Formatting and Partitioning the Disk

SGIs ship with a single, monolithic partition which is the size of your disk, eg: 1G or 2G. I like separate / and /usr filesystems, and really prefer separate /var and /share for logs and exportable stuff, respectively. SGIs allow you to create a "user disk" with / and /usr with the fx command, but there appears to be no easy way to get extra partitions without a lot of work. If you want to do this, here's how I create and mount extra partitions.

This seems to be an easier way to format and partition the disks for a software basic reinstall. (Note that I've gotten stuck when I partially installed the OS, so it thought it had a valid format command when it did not.
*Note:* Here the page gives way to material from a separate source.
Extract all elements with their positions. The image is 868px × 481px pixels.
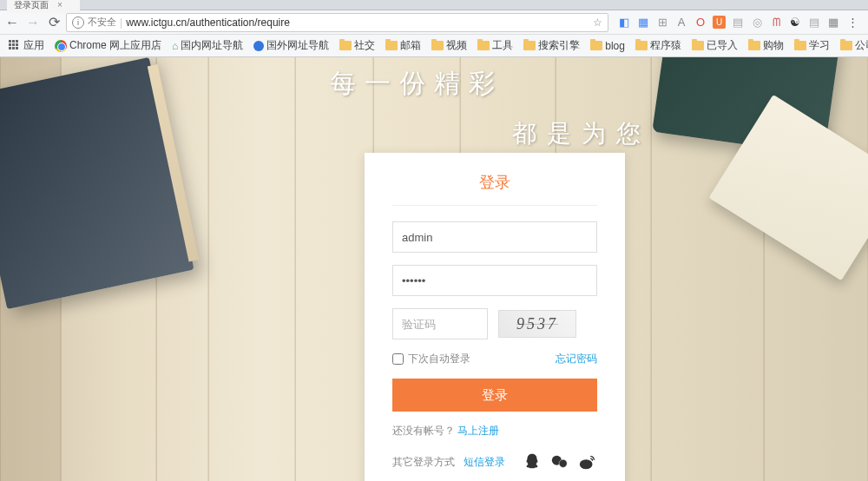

If you really hose the system disk, it's easiest to take it to another SGI and run the format command there; just be careful you don't format the host's disk by accident!)

(There is a way you can run the SGI-architecture-specific format command from the CDROM, but it's difficult and I can't remember how I did it now; it isn't fun. Try invoking the single-user shell from the CDROM device from the monitor with something like dksc(0,5)sashIP12. The IP12 part specifies the architecture of your machine, which you will have to know beforehand.) For an IP22 architecture machine with a CDROM on SCSI ID 4, Joy Webb says she used dksc(0,4,8)sashARCS...
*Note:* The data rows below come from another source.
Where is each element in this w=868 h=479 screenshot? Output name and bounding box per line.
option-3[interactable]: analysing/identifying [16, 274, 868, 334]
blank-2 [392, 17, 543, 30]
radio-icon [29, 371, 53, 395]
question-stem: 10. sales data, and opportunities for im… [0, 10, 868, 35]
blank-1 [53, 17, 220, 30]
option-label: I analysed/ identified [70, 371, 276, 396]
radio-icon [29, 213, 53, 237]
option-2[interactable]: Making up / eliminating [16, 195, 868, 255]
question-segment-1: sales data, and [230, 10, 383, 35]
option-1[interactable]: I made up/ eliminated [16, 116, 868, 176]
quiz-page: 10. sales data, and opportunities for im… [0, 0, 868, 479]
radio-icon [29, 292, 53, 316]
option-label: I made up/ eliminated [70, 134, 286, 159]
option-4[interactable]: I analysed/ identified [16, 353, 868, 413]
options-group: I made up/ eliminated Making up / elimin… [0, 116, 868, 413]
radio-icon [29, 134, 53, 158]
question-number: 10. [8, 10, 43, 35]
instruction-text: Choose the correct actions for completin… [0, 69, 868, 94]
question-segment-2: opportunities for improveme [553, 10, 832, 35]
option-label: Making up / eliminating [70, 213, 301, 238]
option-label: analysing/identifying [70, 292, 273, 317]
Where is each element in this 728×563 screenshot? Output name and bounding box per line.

Enter Software Installation Mode

Shutdown and reboot the system, but in the initial Welcome screen, hit ESCAPE and select Software Installation mode. Ensure the operating system CDROM is in the drive. It will show it's loading sofware to disk, creating a miniroot, mounting filesystems (unless you've hosed them), then invoking the installation tools.

Administration Menu -- shroot

From the Installation menu, select the admin... submenu, then invoke a rooted shell with shroot. From there you can use hinv to find your RAM size for later sizing the swap partition.

format

Then invoke the formatting utility in expert mode with
fx -x
Then follow the following example; your partition sizes will be different. The fx commands are in a hierarchy, like label/show/partition and you can move up hierarchies with the .. command.
fx> format
	drive parameters (current)? yes
	this will take about 15 minutes...	[for 400MB]

set partition sizes

The easiest way to set partition sizes is to use the SGI defaults for a ``root disk'', a disk with /, /usr, and swap, then modify the swap to be appropriate for your RAM size (I like 2*RAM).
fx/repartition> root
	this will nuke your disk; are you sure? yes
fx/repartition> resize
	partition (swap)? yes
	method (megabytes)? yes
	size (40)? 96
As mentioned at the top of this document, you can use another facility in fx to add, delete, create, and size partitions explicitely. This is useful when you want to -- say -- add a /var partition, something not in the default SGI rootdrive setup. Use the fx command label/set/partitions. My notes try to guide you through this. It will at least show you the kind of questions you'll have to answer, but be aware that disk and parititon sizes will probably be different.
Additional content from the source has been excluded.